About this exercise - Copy every line of the records below that holds the word "Platform".

Raw data -
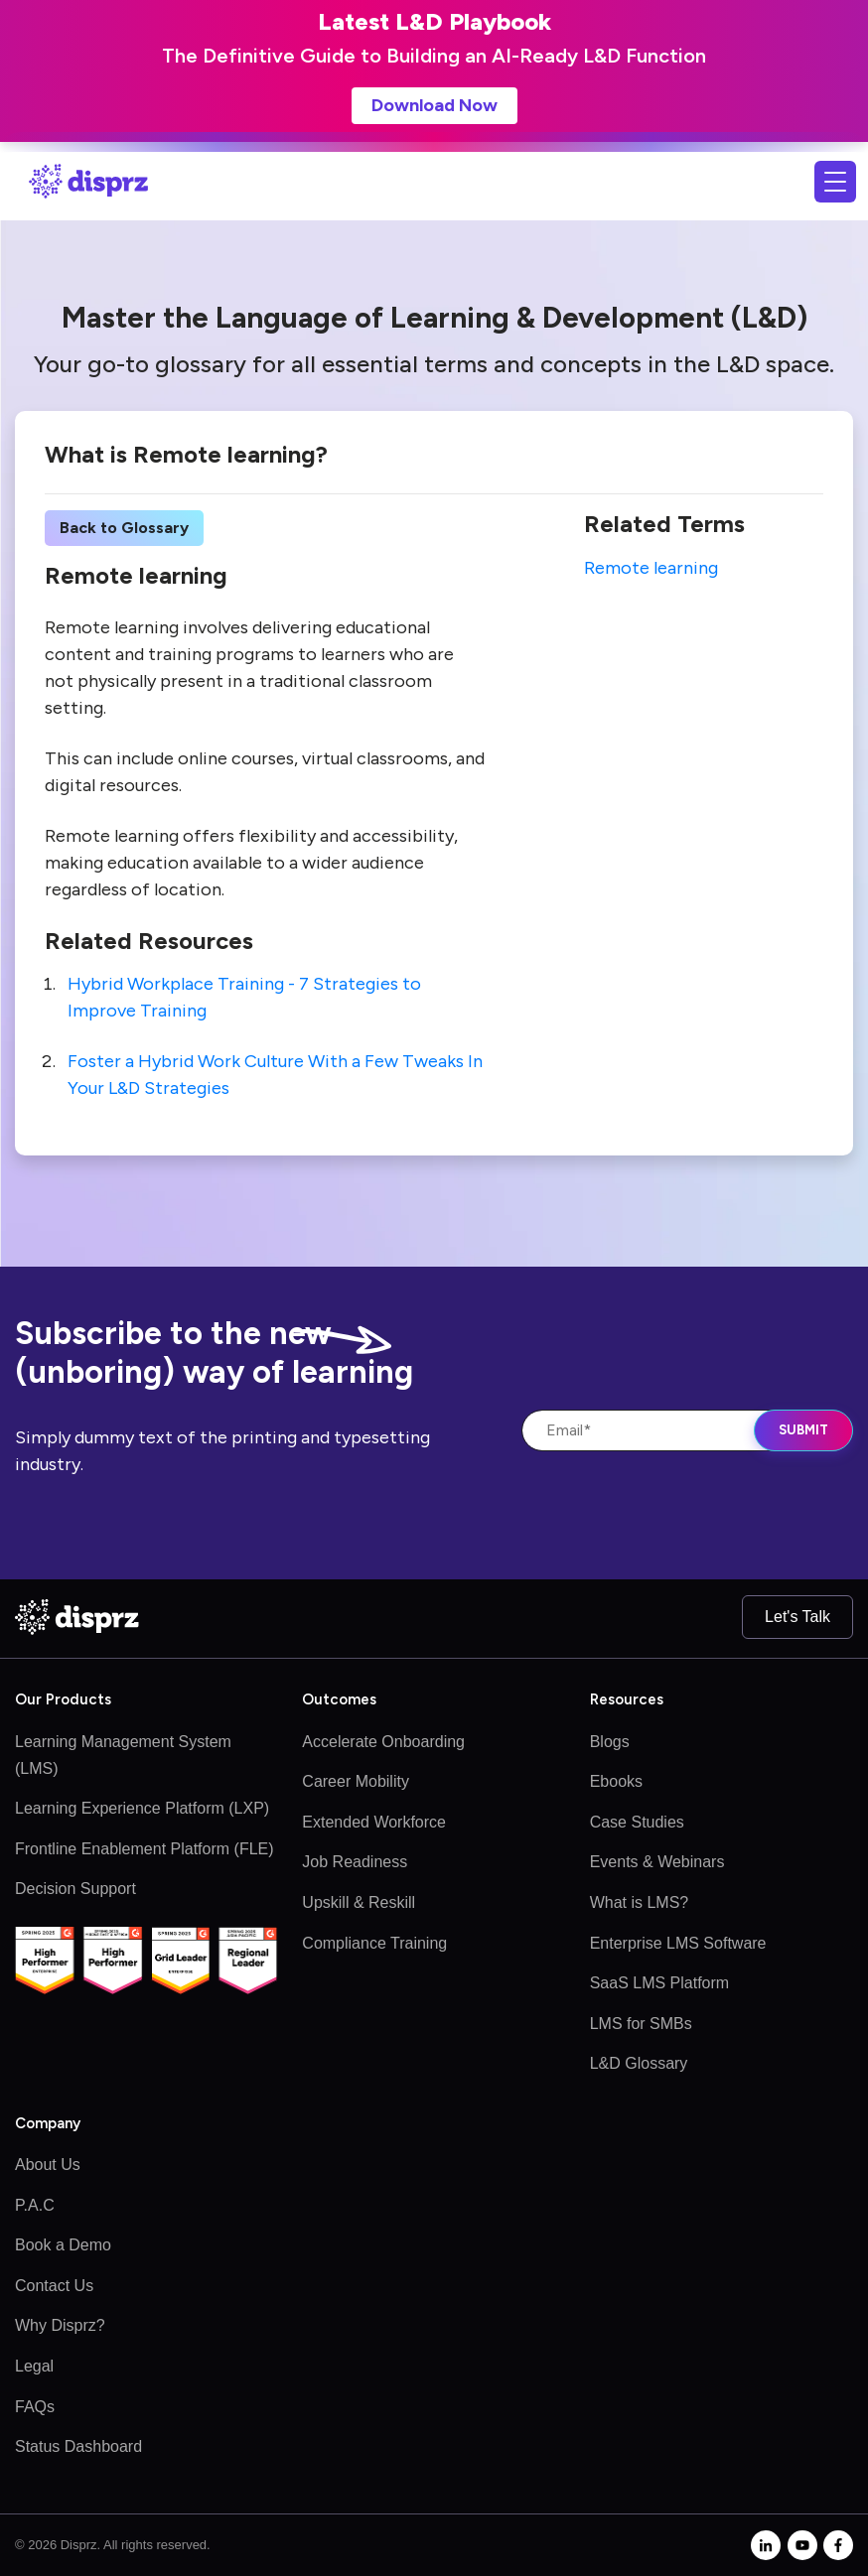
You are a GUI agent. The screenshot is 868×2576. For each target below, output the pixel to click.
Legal (34, 2366)
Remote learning (651, 568)
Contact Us (54, 2285)
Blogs (610, 1741)
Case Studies (637, 1822)
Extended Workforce (374, 1822)
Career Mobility (355, 1781)
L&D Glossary (639, 2063)
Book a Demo (63, 2245)
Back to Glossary (124, 527)
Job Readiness (354, 1861)
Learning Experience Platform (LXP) (142, 1808)
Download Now (434, 105)
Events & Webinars (657, 1861)
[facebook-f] (838, 2545)
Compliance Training (374, 1943)
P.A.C (35, 2205)
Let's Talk (797, 1616)
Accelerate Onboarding (383, 1741)
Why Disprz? (60, 2325)
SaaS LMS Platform (660, 1982)
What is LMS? (639, 1902)
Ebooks (616, 1781)
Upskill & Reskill (358, 1902)
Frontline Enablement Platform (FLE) (144, 1848)
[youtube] (802, 2545)
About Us (47, 2164)
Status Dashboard (78, 2446)
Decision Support (75, 1888)
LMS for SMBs (641, 2023)
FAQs (35, 2406)
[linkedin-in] (766, 2545)
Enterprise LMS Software (678, 1943)
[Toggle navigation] (835, 182)
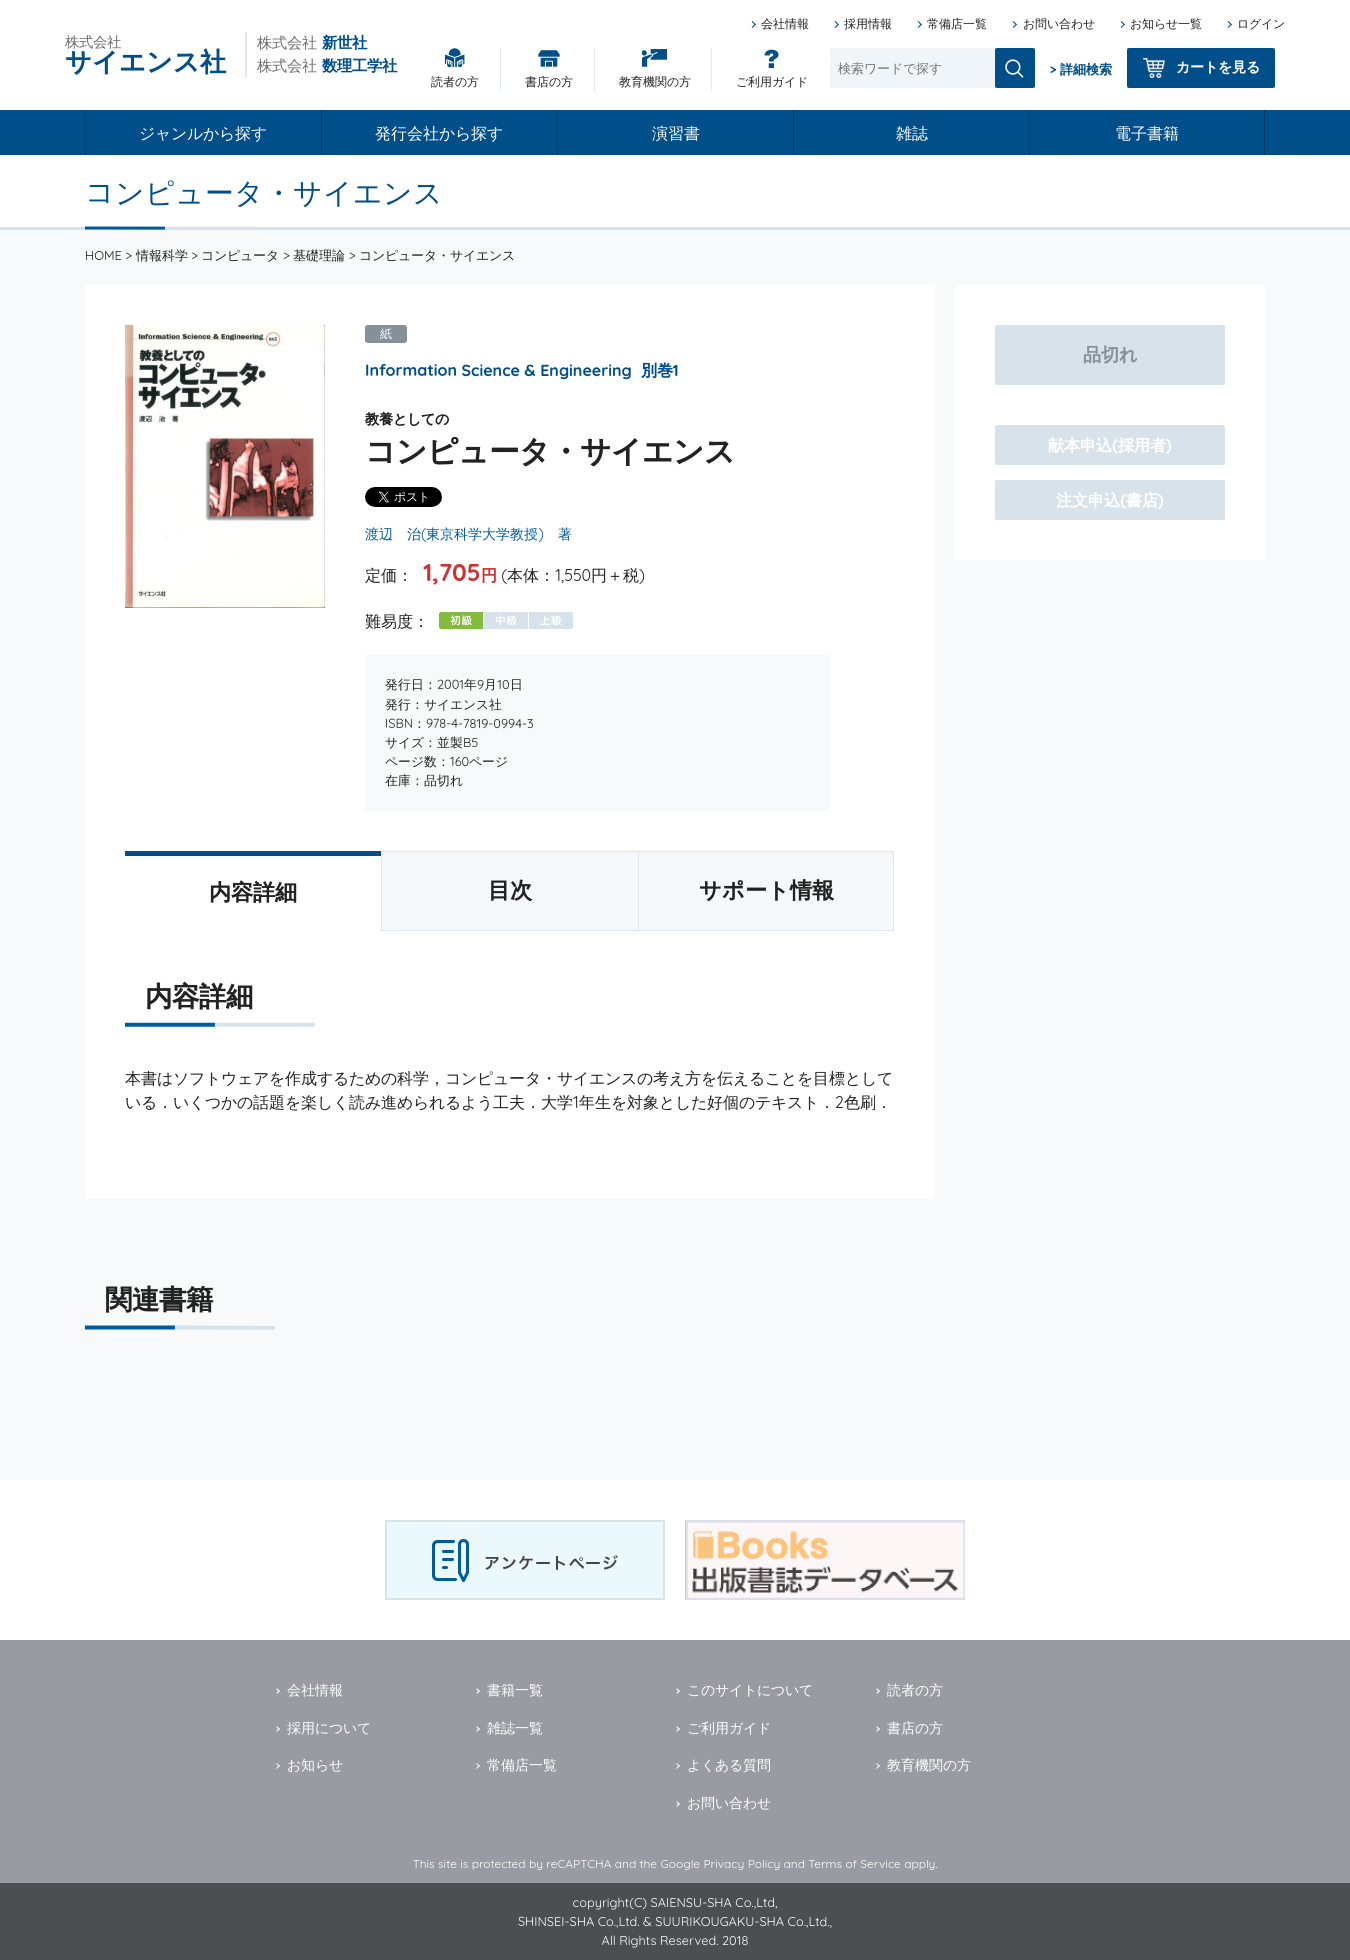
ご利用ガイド (772, 81)
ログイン (1261, 23)
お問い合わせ (1059, 23)
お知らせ (315, 1765)
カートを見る (1218, 67)
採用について (329, 1728)
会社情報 (785, 23)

Answer -
Learning Experience Platform (LXP) (142, 1808)
SaaS LMS Platform (660, 1982)
Frontline Enablement Platform (FLE) (144, 1848)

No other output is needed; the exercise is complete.